What drives effective communication
Successful media engagement requires:
- Preparation
- Consistency
- Message clarity
- Authenticity
- Control of the narrative
Maintaining control is not about avoidance; it’s about ensuring the audience hears what matters most and what you want them to know.
CONTROL TACTICS
- Bridge back to your key messages
- Correct misinformation calmly
- Pause before answering
- Redirect unproductive questions
- Stay composed under pressure
Your core messaging should:
- Focus on three key messages
- Include proof points, data, or stories
- Tell the complete story (who, what, when, where, why, how)
- Anticipate likely questions
- Avoid jargon
- Be memorable and repeatable
These messages serve as your north star throughout any interview or public statement.

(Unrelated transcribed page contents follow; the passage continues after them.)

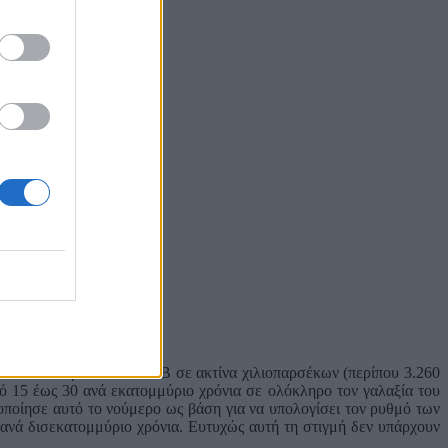
ο 2025
στιων αστεριών τύπου OB σε ακτίνα χιλιοπαρσέκων (περίπου 3.260
 15 έως 30 ανά εκατομμύριο χρόνια σε ολόκληρο τον γαλαξία του
οποίησε αυτό το νούμερο ως βάση για να υπολογίσει τον ρυθμό των
ανά δισεκατομμύριο χρόνια. Ευτυχώς αυτή τη στιγμή δεν υπάρχουν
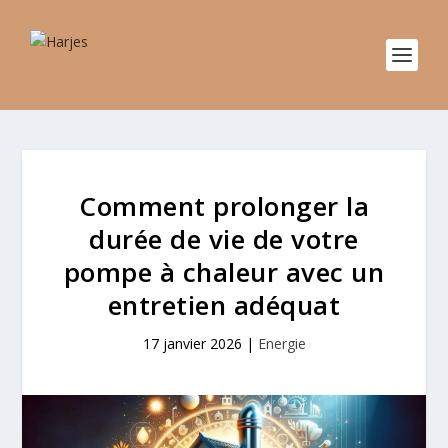
Comment prolonger la
durée de vie de votre
pompe à chaleur avec un
entretien adéquat
17 janvier 2026
|
Energie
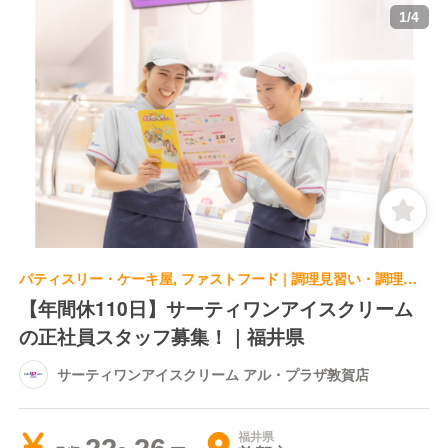
1
/
4
パティスリー・ケーキ屋, ファストフード | 調理見習い・調理補助
【年間休110日】サーティワンアイスクリーム
の正社員スタッフ募集！｜福井県
サーティワンアイスクリーム アル・プラザ敦賀店
福井県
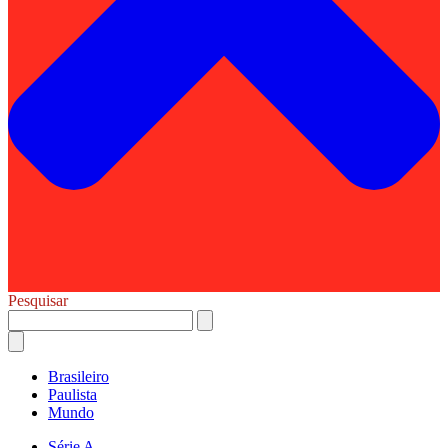
Pesquisar
Brasileiro
Paulista
Mundo
Série A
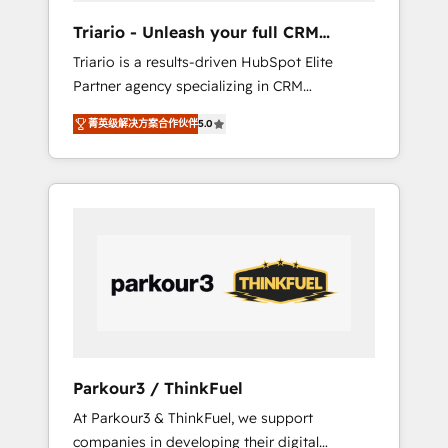
way for customers!" - Yamini Rangan, CEO of
Triario - Unleash your full CRM
HubSpot “Our experience with the team at
potential
Triario is a results-driven HubSpot Elite
Blue Frog has been nothing short of
Partner agency specializing in CRM
extraordinary. Their years of experience and
implementations & migrations, Revenue
quality of skilled staff has earned them a
菁英级解决方案合作伙伴
5.0
Operations, Custom Integrations, Custom AI
trusted reputation within the HubSpot
agents and AI-ready Website Design With
ecosystem as a reliable partner capable of
over 15 years of experience, we help
delivering remarkable experiences for our
companies bridge the gap between
most sophisticated clients.” - Brian Garvey,
marketing, sales, and customer success
VP, Solutions Partner Program, HubSpot.
through smart automation, data hygiene, and
tailored HubSpot solutions. Our clients
choose us because we blend the expertise of
a global consultancy with the care and agility
of a boutique firm. At Triario, we’re big
enough to deliver but small enough to listen.
Parkour3 / ThinkFuel
Our Services: HubSpot implementations &
At Parkour3 & ThinkFuel, we support
data migration Custom AI agents Revenue
companies in developing their digital
Operations API integrations AI-ready Website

A messaging framework that works
Use this four-part structure to build a strong narrative:
- What we do
- Introduce the organization or initiative with clear examples
- How we do it
- Explain your strategy, partnerships, and approach
- Results achieved
- Share measurable impact or personal stories
- Where to learn more
- Offer action steps, resources, links, or ongoing opportunities
This structure moves audiences from awareness → understanding → belief → action.


Instead of reacting to each question:
- Use concise, audience-centered language
- Reinforce your key messages frequently
- Share a headline-worthy takeaway
- Use analogies or anecdotes to bring ideas to life
Your goal: shape the story, not simply answer questions.
BUILD YOUR HEADLINE
If you don’t define your story, someone else will.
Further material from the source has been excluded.